Over fall break, Professor of Physics and Belmont Data Collaborative Senior Fellow Scott H. Hawley attended the San Francisco launch event of “unicorn” startup Stability AI which recently received a $1 billion evaluation. CEO Emad Mostaque’s plan to create “AI by the people, for the people” and “democratize AI” by removing barriers to accessibility to significant computing resources has been making waves around the world, including Belmont University.
Stability made an Open Source release of their text-to-image generative model “Stable Diffusion” in August to great fanfare, not only due to the model’s capabilities but because of the way it was made accessible to everyone for free. Machine Learning (ML) guru Andrew Ng said, “the open way that Stable Diffusion’s image generation model was released — allowing users to run it on their own machines, not just via API — has made it a landmark event for AI.” The landmark launch event was attended by such luminaries as Google co-founder Sergey Brin, former head of Tesla AI Andrej Karpathy, Peter Wang (CEO of Anaconda), and several VC firms such as Stability investors Coatue and Lightspeed.
Hawley’s collaboration began in May with the audio group within Stability known as Harmonai. In Harmonai, Hawley found kindred souls who are dedicated to providing musicians, producers and audio engineers powerful creative tools for making “pro” musical audio that is often overlooked by the mainstream ML research community: high sample rates, low noise and multi-channel output.
“The connection with Harmonai came at the same time that [Belmont Audio Engineering Technology professor] Joe Baldridge and I began working on a new way to help musicians get paid,” said Hawley. “It was a great fit between the needs Joe and I had (for computing resources) and Belmont’s opportunity to provide well-sourced training data for the machine learning systems that could help power a new generation of AI-powered royalty-tracking software.” In doing so, Hawley and Baldridge have been driving the conversation forward at Belmont about data usage rights and informed consent. “I teach a course called Deep Learning and AI Ethics (DLAIE),” Hawley continued, “so I have a great opportunity to lead by example in helping Belmont to develop and implement policies of best practices in data ethics.”

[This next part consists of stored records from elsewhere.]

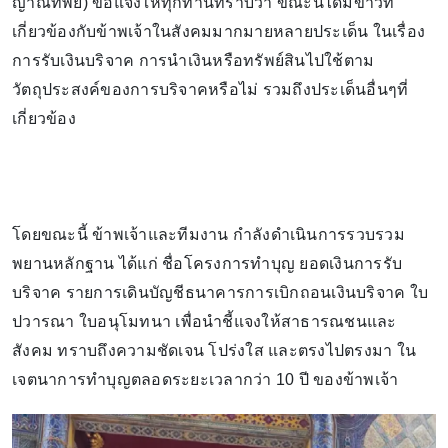
ญาณทิพย์) ขอแจ้งให้ทุกท่านทราบว่า ขณะนี้ได้มีข่าวที่
เกี่ยวข้องกับข้าพเจ้าในสังคมมากมายหลายประเด็น ในเรื่อง
การรับเงินบริจาค การนำเงินหรือทรัพย์สินไปใช้ตาม
วัตถุประสงค์ของการบริจาคหรือไม่ รวมถึงประเด็นอื่นๆที่
เกี่ยวข้อง
โดยขณะนี้ ข้าพเจ้าและทีมงาน กำลังดำเนินการรวบรวม
พยานหลักฐาน ได้แก่ ชื่อโครงการทำบุญ ยอดเงินการรับ
บริจาค รายการเดินบัญชีธนาคารการเบิกถอนเงินบริจาค ใบ
ปวารณา ใบอนุโมทนา เพื่อนำชี้แจงให้สาธารณชนและ
สังคม ทราบถึงความชัดเจน โปร่งใส และตรงไปตรงมา ใน
เจตนาการทำบุญตลอดระยะเวลากว่า 10 ปี ของข้าพเจ้า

Stability’s CEO Emad Mostaque funded Hawley’s research travel throughout the UK this past summer, allowing Hawley to participate in the CogX AI festival to speak at a panel on “AI and Human Rights” at Queen’s University in Belfast. He also traveled with Belmont Honors Program’s two-week residency in Belfast, Ireland, as well as an extended stay with members of the Musical Acoustics research group at the University of Edinburgh. Along the way, Hawley spent time with researchers at DeepMind, Cambridge University and the Intelligent Sound Engineering group at Queen Mary University in London. At the end of the summer, Hawley was offered the role of Technical Fellow with Stability so that his contribution to Harmonai’s efforts could continue. “While I’m teaching I mostly just write support code, libraries such as aeiou (‘audio engineering input/output utilities’),” Hawley explained.
These efforts were recently showcased in a video by “ML-ops” powerhouse Weights and Biases (“WandB”), who interviewed Evans and Hawley to talk about Harmonai’s new open-source release, “Dance Diffusion”, and other efforts at Harmonai. Dance Diffusion (DD) is a generative audio model trained on large datasets donated by artists such as Jonathan Mann and archives such as Google’s MAESTRO dataset of piano tunes. DD represents a first step toward a new way of producing sophisticated generative musical audio pieces. The research for Dance Diffusion has relied heavily on WandB’s tracking and efficiency tools, the same ones that Hawley uses in his work with Belmont students.
“I’m a huge fan of WandB and have found it essential to work such as the journal paper that Belmont senior physics and AET double-major Grant Morgan had published in February in JASA Express Letters,” said Hawley. When WandB heard that Hawley uses their services in his courses, they sent “swag” to the whole DLAIE class, a few of whom are shown below:
Hawley has always been involved in Open Source. As he said, “scientific computing is all open source.” His pre-Belmont career of doing supercomputing simulations of black holes was all built with open-source systems. His background has served well in collaborating with High-Performance Computing researchers in Stability – several of whom also come from the world of physics. “Even apart from the HPC world which tends to be physics heavy, there’s a huge cross-over between data science and physics – such as Belmont’s own Director of the Data Science Program, Dr. Christina Davis, who comes from the field of computational astrophysics,” he said. “Even the main creator of the Stable Diffusion (image generation) algorithm, Robin Rombach, has his undergrad degree in physics, and the class of generative models that are domaining the research scene now are all inspired by physics! There’s never been a better time to major in physics at Belmont!”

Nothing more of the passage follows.